A decoder has many inputs and many outputs. Indeed, it is a combinational logic circuit that converts binary information from ‘n’ bit input lines to a maximum ‘2^n’ unique output lines specified only 1 output line activates for every one among possible combinations of input.
Decoders help to identify or convert a particular code, for example:

• Binary to Octal (3-8 line decoders)
• Binary to Hexadecimal (4-16 line decoders)
• BCD to decimal (4-10 line decoders)
• BCD to 7-segment display

However, if the n-bit decoded data has remaining or don’t care combinations, the decoder output will have less than the generalized ‘2^n’ outputs.The memory system of computers widely uses decoders.

## 2-4 Decoder

A decoder has 2 information sources and 4 yields . Like encoder, it doesn’t have a data selection line.

``````module Decoder(a,b,d0,d1,d2,d3);
input a,b;
output d0,d1,d2,d3;
assign d0=(~a&~b),
d1=(~a&b),
d2=(a&~b),
d3=(a&b);
endmodule``````
``````module TestModule;
reg a;
reg b;
wire d0;
wire d1;
wire d2;
wire d3;
Decoder uut (
.a(a),
.b(b),
.d0(d0),
.d1(d1),
.d2(d2),
.d3(d3)
);
initial begin
\$monitor(a,b,d0,d1,d2,d3);
\$dumpfile("dump.vcd");
\$dumpvars;
end
initial begin
a = 0;
b = 0;
#100;
a = 1;
b = 0;
#100;
a=1;
b=1;
end
endmodule``````

## Hazards

Hazard is a phenomenon that may cause the digital circuit to malfunction. These are undesirable transients that may show up at the yield of a course in light of the fact that various ways display diverse propogation delays. Such a transient is also called a ‘glitch’ or a ‘false spike,’ which is caused by the dangerous behavior of the logic circuit.

Hazards occur in Non-Arithmetic Combinational Circuits as well as sequential circuits. In combinational circuits, they may cause a temporary bogus output, though, in sequencial circuits, they may bring about a progress to a wrong stable state. It is, therefore, necessary to check for possible hazards, determine whether they can cause an improper operation to ensure no disturbance at the end. Hazards are classified as:

• Static hazard
• Dynamic hazard
• Essential hazard

### Static Hazard

Static hazard occurs in combinational circuits and hence, can be eliminated by using redundant gates. We can divide the static hazard into:

• Static -1
• Static-0

If the input goes from one to zero, the output must remain at logic one, but somehow it momentarily goes to zero. It depicts Static-1 hazard. This hazard happens in 2-level AND – OR implementation. Moreover, if the output remains at zero and instantly goes to one, it is a static-0 hazard.

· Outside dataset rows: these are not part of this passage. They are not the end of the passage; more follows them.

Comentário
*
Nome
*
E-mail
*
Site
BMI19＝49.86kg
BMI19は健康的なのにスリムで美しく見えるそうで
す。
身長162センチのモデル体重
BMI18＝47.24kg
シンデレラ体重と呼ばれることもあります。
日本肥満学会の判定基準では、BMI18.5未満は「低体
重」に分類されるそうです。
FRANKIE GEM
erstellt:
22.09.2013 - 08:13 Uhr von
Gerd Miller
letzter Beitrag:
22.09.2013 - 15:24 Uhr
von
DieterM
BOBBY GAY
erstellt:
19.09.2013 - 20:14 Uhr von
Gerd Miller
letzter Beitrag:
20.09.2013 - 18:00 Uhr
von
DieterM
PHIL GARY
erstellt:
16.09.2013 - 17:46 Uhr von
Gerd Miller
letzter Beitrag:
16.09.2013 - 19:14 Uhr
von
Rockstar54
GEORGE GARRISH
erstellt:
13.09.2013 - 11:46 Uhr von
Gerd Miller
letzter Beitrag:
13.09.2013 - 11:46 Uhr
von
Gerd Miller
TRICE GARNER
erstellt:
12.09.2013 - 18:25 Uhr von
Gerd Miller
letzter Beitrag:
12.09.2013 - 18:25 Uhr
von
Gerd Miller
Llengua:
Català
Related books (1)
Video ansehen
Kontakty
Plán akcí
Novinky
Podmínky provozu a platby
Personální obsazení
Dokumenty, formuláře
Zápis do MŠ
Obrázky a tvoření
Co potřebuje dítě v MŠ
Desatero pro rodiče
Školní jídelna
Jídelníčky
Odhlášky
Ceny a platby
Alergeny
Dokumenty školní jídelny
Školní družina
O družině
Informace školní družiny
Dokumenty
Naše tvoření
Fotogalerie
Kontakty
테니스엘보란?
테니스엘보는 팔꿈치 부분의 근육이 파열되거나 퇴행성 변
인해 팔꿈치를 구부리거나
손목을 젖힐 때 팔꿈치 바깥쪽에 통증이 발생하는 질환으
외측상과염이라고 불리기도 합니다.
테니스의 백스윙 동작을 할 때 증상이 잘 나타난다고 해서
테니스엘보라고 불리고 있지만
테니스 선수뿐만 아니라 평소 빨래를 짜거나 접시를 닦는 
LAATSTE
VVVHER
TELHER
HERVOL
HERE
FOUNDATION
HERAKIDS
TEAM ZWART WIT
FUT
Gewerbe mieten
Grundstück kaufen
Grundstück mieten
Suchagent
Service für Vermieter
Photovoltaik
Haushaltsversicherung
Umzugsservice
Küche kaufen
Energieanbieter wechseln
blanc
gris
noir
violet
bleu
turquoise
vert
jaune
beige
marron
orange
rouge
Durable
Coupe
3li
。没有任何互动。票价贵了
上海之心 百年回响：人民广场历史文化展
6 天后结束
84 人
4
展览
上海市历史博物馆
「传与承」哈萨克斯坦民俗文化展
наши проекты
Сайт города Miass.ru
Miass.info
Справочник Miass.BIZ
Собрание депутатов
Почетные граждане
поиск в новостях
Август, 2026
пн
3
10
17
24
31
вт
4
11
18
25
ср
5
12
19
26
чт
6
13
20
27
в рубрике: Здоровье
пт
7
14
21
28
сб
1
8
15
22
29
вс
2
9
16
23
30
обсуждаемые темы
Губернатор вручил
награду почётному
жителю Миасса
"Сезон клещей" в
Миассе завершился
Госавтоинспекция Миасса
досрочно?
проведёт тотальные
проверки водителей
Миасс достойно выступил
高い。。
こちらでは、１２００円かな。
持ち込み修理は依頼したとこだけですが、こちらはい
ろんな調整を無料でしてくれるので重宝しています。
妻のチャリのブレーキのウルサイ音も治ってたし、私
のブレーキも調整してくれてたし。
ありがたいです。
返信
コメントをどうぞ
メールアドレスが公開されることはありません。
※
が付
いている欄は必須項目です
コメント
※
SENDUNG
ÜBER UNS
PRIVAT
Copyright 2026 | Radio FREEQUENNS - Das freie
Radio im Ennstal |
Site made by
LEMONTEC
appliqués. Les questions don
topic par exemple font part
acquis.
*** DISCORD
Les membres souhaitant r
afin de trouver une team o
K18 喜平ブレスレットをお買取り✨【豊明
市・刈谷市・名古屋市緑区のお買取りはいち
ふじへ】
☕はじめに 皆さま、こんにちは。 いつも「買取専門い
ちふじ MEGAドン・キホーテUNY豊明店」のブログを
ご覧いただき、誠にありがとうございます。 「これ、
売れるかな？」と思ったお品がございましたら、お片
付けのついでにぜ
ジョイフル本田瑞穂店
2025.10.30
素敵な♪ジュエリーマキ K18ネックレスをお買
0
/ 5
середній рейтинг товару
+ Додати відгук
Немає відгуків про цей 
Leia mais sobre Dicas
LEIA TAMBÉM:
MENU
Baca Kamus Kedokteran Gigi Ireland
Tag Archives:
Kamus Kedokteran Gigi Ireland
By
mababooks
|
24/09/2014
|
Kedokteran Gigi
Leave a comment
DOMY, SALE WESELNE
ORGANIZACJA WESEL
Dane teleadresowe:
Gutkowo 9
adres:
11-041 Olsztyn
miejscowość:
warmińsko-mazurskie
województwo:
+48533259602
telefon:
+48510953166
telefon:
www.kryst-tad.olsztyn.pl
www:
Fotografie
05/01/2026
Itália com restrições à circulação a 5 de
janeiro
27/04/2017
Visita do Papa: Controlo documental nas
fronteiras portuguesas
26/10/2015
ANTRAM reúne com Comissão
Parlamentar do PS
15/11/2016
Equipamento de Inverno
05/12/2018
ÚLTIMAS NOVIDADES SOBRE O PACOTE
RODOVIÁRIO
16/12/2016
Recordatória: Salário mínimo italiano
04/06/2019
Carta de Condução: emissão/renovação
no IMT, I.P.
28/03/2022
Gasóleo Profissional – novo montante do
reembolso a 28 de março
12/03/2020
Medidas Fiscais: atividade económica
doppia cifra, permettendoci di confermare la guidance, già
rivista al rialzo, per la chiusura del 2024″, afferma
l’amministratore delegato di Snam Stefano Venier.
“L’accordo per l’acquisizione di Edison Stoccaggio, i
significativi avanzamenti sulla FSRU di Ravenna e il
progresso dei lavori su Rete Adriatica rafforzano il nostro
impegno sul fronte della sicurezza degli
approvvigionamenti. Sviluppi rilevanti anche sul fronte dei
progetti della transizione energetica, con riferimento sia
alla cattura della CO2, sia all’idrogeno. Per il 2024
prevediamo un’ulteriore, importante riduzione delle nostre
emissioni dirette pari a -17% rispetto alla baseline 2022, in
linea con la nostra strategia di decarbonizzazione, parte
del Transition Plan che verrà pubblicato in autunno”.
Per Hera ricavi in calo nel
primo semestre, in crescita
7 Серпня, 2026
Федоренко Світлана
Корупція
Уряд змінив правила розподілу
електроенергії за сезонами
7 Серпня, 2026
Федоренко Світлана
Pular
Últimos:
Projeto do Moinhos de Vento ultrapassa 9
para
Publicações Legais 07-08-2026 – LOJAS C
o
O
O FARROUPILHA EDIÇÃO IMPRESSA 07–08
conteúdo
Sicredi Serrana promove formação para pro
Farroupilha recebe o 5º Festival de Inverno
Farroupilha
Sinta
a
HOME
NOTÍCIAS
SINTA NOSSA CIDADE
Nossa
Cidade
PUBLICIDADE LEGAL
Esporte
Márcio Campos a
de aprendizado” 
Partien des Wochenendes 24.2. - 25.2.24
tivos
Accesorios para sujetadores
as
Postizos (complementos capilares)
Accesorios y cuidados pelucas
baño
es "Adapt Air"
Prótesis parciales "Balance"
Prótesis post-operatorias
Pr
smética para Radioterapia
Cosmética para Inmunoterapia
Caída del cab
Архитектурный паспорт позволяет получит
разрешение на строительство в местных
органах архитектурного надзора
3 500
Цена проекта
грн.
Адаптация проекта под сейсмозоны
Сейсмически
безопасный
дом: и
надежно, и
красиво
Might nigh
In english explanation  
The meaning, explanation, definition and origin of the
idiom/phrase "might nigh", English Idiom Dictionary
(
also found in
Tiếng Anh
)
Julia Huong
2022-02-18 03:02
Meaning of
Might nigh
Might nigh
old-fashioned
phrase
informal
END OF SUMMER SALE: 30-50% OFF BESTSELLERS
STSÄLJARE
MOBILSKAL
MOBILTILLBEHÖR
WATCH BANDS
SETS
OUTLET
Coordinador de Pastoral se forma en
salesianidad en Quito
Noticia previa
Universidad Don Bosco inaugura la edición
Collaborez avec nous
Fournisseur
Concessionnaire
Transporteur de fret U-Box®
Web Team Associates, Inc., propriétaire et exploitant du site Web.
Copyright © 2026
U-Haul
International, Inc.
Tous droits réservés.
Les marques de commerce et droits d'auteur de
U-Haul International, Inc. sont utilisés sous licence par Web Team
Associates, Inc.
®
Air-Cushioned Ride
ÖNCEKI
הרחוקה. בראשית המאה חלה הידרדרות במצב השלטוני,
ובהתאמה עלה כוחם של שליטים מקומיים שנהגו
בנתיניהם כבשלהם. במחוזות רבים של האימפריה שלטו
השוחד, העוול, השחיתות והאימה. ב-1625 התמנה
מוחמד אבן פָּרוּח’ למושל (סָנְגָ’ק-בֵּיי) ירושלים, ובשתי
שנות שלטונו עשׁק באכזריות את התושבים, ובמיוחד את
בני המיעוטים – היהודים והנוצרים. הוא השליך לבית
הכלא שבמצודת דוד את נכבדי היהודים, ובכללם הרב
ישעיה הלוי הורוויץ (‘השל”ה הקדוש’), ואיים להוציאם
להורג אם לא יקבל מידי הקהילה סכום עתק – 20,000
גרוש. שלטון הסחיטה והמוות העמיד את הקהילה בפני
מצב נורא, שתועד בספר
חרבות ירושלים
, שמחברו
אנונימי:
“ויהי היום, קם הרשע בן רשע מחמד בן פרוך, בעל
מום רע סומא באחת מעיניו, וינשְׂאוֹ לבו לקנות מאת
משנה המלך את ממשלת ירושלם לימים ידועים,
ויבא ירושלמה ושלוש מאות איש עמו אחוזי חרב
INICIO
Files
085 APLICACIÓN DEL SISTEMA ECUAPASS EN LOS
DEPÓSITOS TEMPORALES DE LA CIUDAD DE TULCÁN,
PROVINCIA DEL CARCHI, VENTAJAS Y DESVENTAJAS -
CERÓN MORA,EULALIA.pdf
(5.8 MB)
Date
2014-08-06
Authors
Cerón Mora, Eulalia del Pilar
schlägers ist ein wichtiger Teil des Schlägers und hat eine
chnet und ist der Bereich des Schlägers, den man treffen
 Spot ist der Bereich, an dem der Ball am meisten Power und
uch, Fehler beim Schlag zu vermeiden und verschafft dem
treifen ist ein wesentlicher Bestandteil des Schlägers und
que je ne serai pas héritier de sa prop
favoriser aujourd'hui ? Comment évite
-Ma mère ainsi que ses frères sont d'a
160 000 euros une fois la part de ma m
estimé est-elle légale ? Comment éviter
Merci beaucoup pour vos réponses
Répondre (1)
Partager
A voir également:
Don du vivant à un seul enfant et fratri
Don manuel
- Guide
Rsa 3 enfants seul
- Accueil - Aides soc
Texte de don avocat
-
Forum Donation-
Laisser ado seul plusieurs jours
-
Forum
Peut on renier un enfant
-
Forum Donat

It occurs in 2-level OR – AND implementation.

### Dynamic Hazard

When the output changes several times then it should change from ’10’ or ’01’ only once, it is called dynamic hazard.Dynamic hazard occurs when the output changes for two adjacent input combinations while switching, the output should change only once; but it may change three or more times in short intervals because of different delays in several paths. Dynamic hazards occur only in the multilevel circuit.

### Essential Hazard

An essential hazard is another type of hazard that occurs in the asynchronous sequential circuit. It is because of inconsistent delays along at least two ways, that began from a similar information. An inordinate delay through an inverter circuit in contrast with the one related with the feedback way may cause such a peril. Basic danger can’t right by including redundant gates as in static hazards. However, the problem solves by adjusting the amount of delay in the affected path.

Introduction to VLSI

Modeling Basic Gates through Verilog

Modeling of Universal and Special Gates on Verilog

Designing Combinational Circuits through Verilog HDL

Modeling of Combinational Logic Circuits

## Conclusion

In this very article, we saw the Non-Arithmetic Combinational Circuits. Moreover, we modeled each of them using Verilog hardware description language. Additionally, we discussed the hazards that should be kept in mind while designing any circuits. In upcoming texts, we will discuss Sequential Circuits.